Data analytics have recently been used as an innovative tool in the health care industry for many purposes, including internal auditing. Cutting-edge methods for identifying and managing risk are key in this complex, compliance-driven environment. By transforming and modeling health care data, analytics help streamline and significantly enhance the internal audit process.
Historically, data analytics in health care internal auditing were used for continuous monitoring and a more focused sample selection tool:
- For continuous auditing, procedures can be automated for integration into the internal audit process for key risk areas, providing global coverage of available data on an ongoing basis to increase effectiveness and efficiency.
- For sampling, analyzing an entire population for internal audit testing (instead of statistical sampling) enhances efficiency by analyzing more data on key risk areas, such as fictitious vendors, ghost employees, duplicate payments and other irregular activity.
A more recent trend is using health care data analytics for internal audit planning. Analytics can be part of the risk assessment process to help identify potential risk areas before interviews with key stakeholders.

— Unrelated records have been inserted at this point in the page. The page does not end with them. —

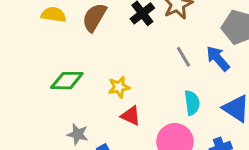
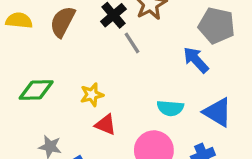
gray line: (183, 57) -> (132, 43), moved
cyan semicircle: (192, 103) -> (170, 108), turned 105

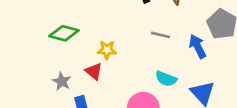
gray line: (132, 43) -> (161, 35), moved, turned -60
red triangle: (106, 125) -> (94, 71), moved

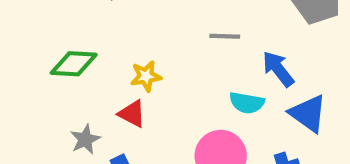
blue arrow: (197, 46) -> (278, 69), moved
gray star: (62, 81) -> (85, 139), turned 30

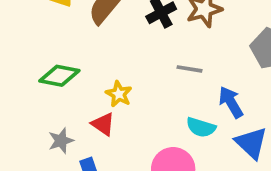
yellow star: (146, 76) -> (119, 94), turned 30

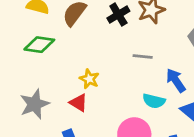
green diamond: (59, 76) -> (39, 45), moved
gray star: (61, 141) -> (35, 104), moved, size x1.5

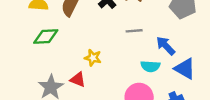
red triangle: (79, 103) -> (78, 80), moved

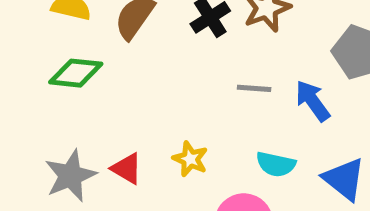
blue arrow: (166, 46) -> (313, 101), moved
yellow star: (93, 58) -> (190, 159), moved

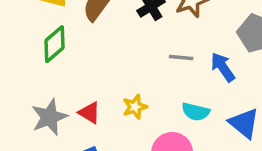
green diamond: (76, 73) -> (55, 44), turned -48
yellow star: (190, 159) -> (135, 107), turned 30

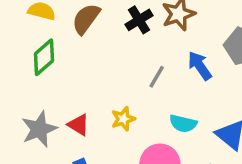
gray line: (181, 57) -> (157, 77), moved, turned -65
blue arrow: (223, 67) -> (200, 66), moved

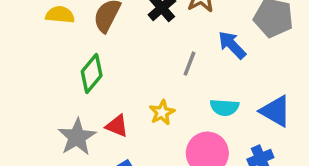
green diamond: (44, 57) -> (92, 74), moved

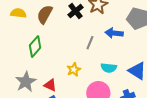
blue arrow: (232, 45) -> (114, 33), turned -42
red triangle: (117, 126) -> (50, 85), moved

Preparing a summary that highlights irregular activity patterns before the interviews can help the discussion. If there isn’t sufficient explanation for the patterns, the internal audit team should consider whether to include the respective areas in the annual internal audit plan.
Data analytics also can be used after the interviews, as additional support/validation of areas identified as vulnerable to risk.
Risk areas to analyze before interviews might include:
- Key processes, e.g., the revenue cycle, looking for trends or inconsistencies, such as:
- Delays in patient billing
- Claim denials
- Late charges
- Patient credit balances
- Compliance areas, such as:
- Payment card information
- 30-day readmissions
- One-day patient stays
- Financial and operational areas could include:
- Supply chain, such as vendor payments exceeding approval limits
- Payroll areas, such as excessive overtime
- Financial reporting, such as late journal entries
Data for these areas could be provided by month, department, financial class, physician or vendor, depending on the pattern the internal audit team chooses to analyze.
If trends indicate red flags in these areas, the data could be used in the questionnaire process to determine why certain patterns occurred and as additional support to include an area in the proposed internal audit plan.
Health care senior management, compliance and audit committees also could gain a better appreciation for data analytics tools. One method could be a dashboard approach summarizing identified patterns to support the final risk assessment and resulting annual internal audit plan. This may generate discussions on other ways analytics can aid the organization, as health care issues keep expanding in complexity.